The Centers for Disease Control and Prevention (CDC) has released a list of 39 US states that would currently fit the criteria for a ‘Do Not Travel’ order. While travel-related outbreaks are rare, it is important to be prepared with information on the current situation in these areas.
The list of countries on the do not travel list is a list of countries that the Centers for Disease Control and Prevention has recommended against traveling to due to public health concerns.
The Centers for Disease Control and Prevention (CDC) in the United States added seven additional countries to its list of ‘Level 4: Very High’ risk-rated travel destinations on Monday, increasing the total to 74.
Aruba, Eswatini, France, French Polynesia, Iceland, Israel, and Thailand were added to the CDC’s advised “Do Not Travel” list, which has been gradually increasing over the last several weeks as COVID-19’s Delta (B.1.617.2) variation blights global populations.

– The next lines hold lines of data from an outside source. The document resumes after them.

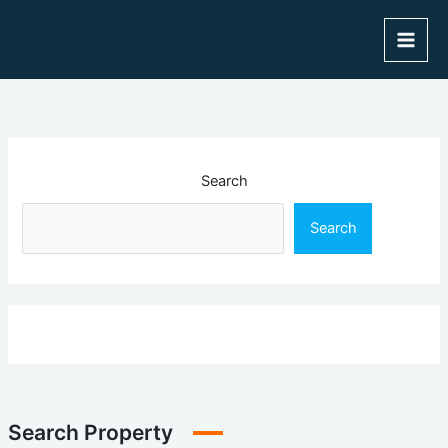
Skip
to
content
Search
Search
Search Property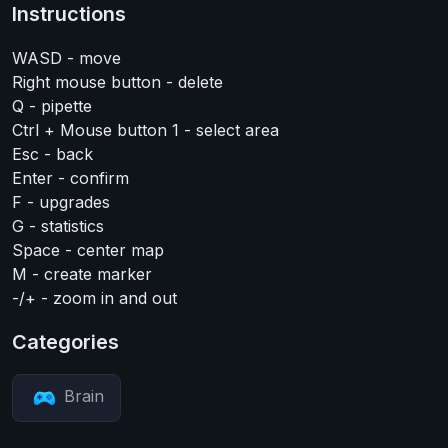
Instructions
WASD - move
Right mouse button - delete
Q - pipette
Ctrl + Mouse button 1 - select area
Esc - back
Enter - confirm
F - upgrades
G - statistics
Space - center map
M - create marker
-/+ - zoom in and out
Categories
Brain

Curacao, Greece, Ireland, Iran, Malta, Martinique, St. Barts, St. Martin, and the US Virgin Islands were among 16 nations recently moved to the agency’s “extremely high” risk category. They joined Costa Rica, Portugal, the Netherlands, Spain, and the United Kingdom on the list, as well as other famous tourist locations.
Countries with a cumulative COVID-19 incidence rate of more than 500 cases per 100,000 inhabitants in the last 28 days are given the highest “Do Not Travel” classification by the CDC. That works up to approximately 18 instances each day on average.
According to a Forbes study, the United States could easily qualify for its own list of ‘Level 4: Very High’-risk travel locations, given its present epidemiological circumstances. The Centers for Disease Control and Prevention (CDC) provides travel warnings for foreign nations and US territory but does not perform risk assessments in the United States. If the agency’s own criteria were applied to specific states, almost four out of five would be classified as “Do Not Travel.”
According to the Brown School of Public Health, the United States is registering approximately 42 new cases per 100,000 individuals each day on a seven-day rolling average. However, Americans are advised not to go to the United Kingdom, where almost 40 new cases per 100,000 people are reported every day.
French Polynesia had the highest infection rate among the seven instances added to the CDC’s “Do Not Travel” list yesterday, with an average of 122.6 new cases per 100,000 people. In contrast, the southern United States states of Florida and Louisiana are reporting 185.9 and 115.8 new cases per 100,000 inhabitants, respectively.
Forbes pointed out that if Florida were a country in its own right, it would be the second-most infested country on the planet. In fact, if Louisiana were a nation, it would rank fourth in the world for daily new COVID-19 infections.
The state department do not travel list is a list of the 39 US states that are currently considered to be unsafe for travelers.